When ” Kate Watts abandoned her law career to open a food pantry in Northeast Minneapolis, she never dreamed it would be this difficult. Facing the heartbreaking prospect of turning hungry people away, she is grateful for the anonymous donations that begin appearing at the end of each month. Determined to identify and thank her secret benefactor, she launches a plan and catches Ian —a charismatic hacker with a Robin Hood complex—in the act.
Ian intrigues Kate in a way no man ever has. But after learning he’s snooped around on her personal computer, she demands retribution. Impressed with her tolerance and captivated by her spirit, he complies and begins to slowly charm his way past her defenses. Time spent with Ian is never boring, and Kate soon finds herself falling for the mysterious hacker.
But Ian has enemies and they’re growing restless. In the hacking world, exploiting a target’s weakness is paramount, and no price is too high to stop an attack.
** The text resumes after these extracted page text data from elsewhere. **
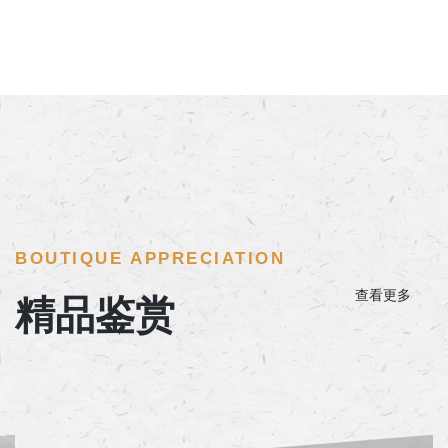
BOUTIQUE APPRECIATION
查看更多
精品鉴赏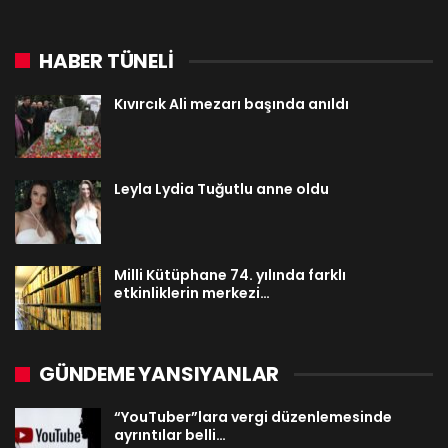
HABER TÜNELİ
Kıvırcık Ali mezarı başında anıldı
Leyla Lydia Tuğutlu anne oldu
Milli Kütüphane 74. yılında farklı
etkinliklerin merkezi…
GÜNDEME YANSIYANLAR
“YouTuber”lara vergi düzenlemesinde
ayrıntılar belli…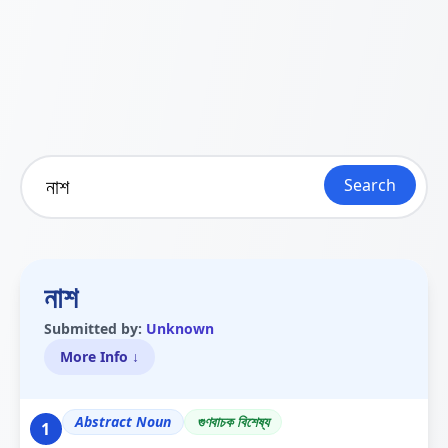
Search
নাশ
Submitted by:
Unknown
More Info ↓
Abstract Noun
গুণবাচক বিশেষ্য
1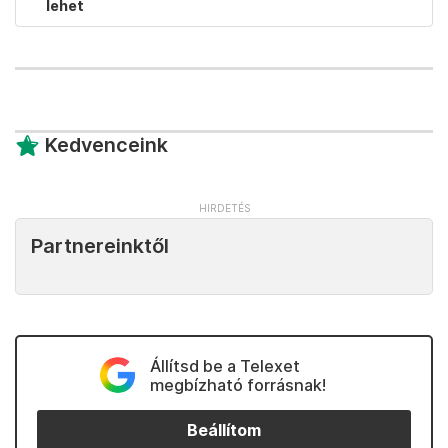
lehet
Kedvenceink
Partnereinktől
Állítsd be a Telexet
megbízható forrásnak!
Beállítom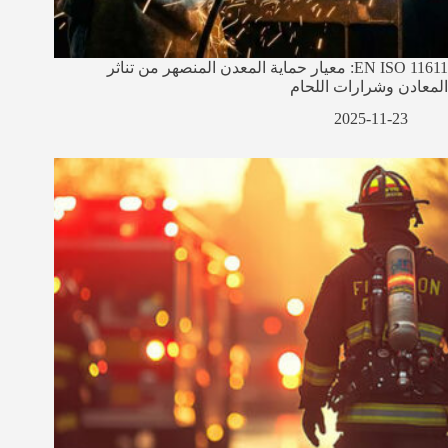
EN ISO 11611: معيار حماية المعدن المنصهر من تناثر
المعادن وشرارات اللحام
2025-11-23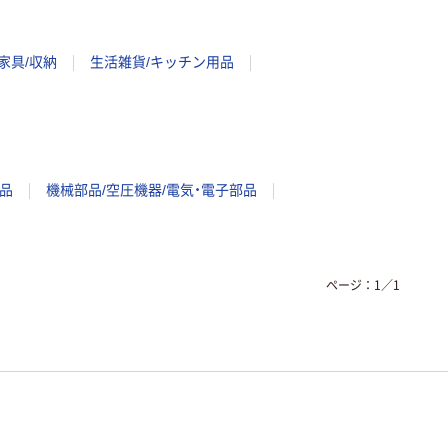
家具/収納
生活雑貨/キッチン用品
品
機械部品/空圧機器/電気・電子部品
ページ：
1
／
1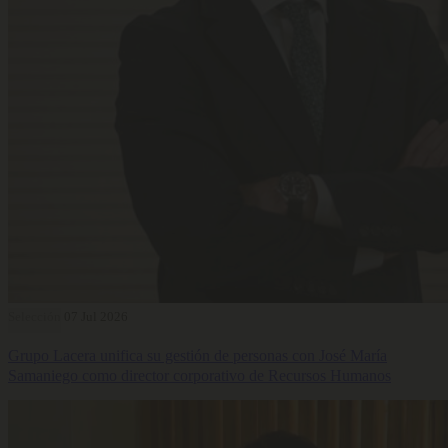
Selección
07 Jul 2026
Grupo Lacera unifica su gestión de personas con José María
Samaniego como director corporativo de Recursos Humanos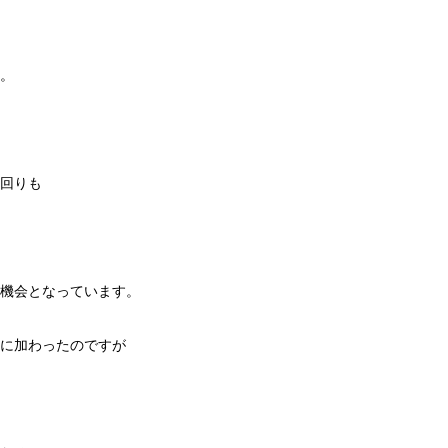
。
回りも
機会となっています。
に加わったのですが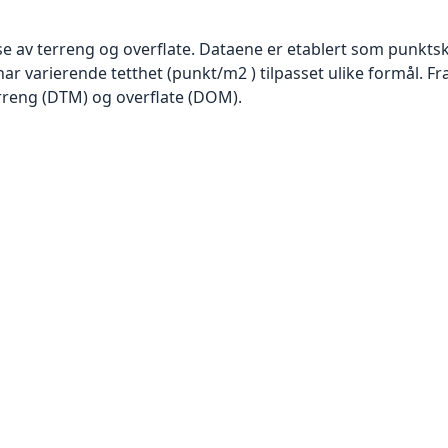
se av terreng og overflate. Dataene er etablert som punktsk
har varierende tetthet (punkt/m2 ) tilpasset ulike formål. F
rreng (DTM) og overflate (DOM).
And when Kate learns exactly how much Ian has paid, she’ll discover just how strong her love is for the man who has hacked his way into her heart.
Kate was taking a break and having coffee and a muffin at Wilde Roast Café when Ian slid into the booth and sat across from her. He was wearing a lightweight cream-colored sweater with a tan-and-green-patterned shirt underneath, and he smelled good.
Confused, Kate looked around. “Where did you come from?”
“I walked in the door like everyone else.”
“Do you live nearby?” Kate lived in the St. Anthony Main neighborhood of Northeast Minneapolis. The food pantry was conveniently located on SE Main Street, which was a short three-block walk from her apartment. The quiet brick-paved street was lined with restaurants, shops, and a movie theater and included a stunning view of the Mississippi River and St. Anthony Falls. There were also bars that featured live music and plenty of green space in nearby parks.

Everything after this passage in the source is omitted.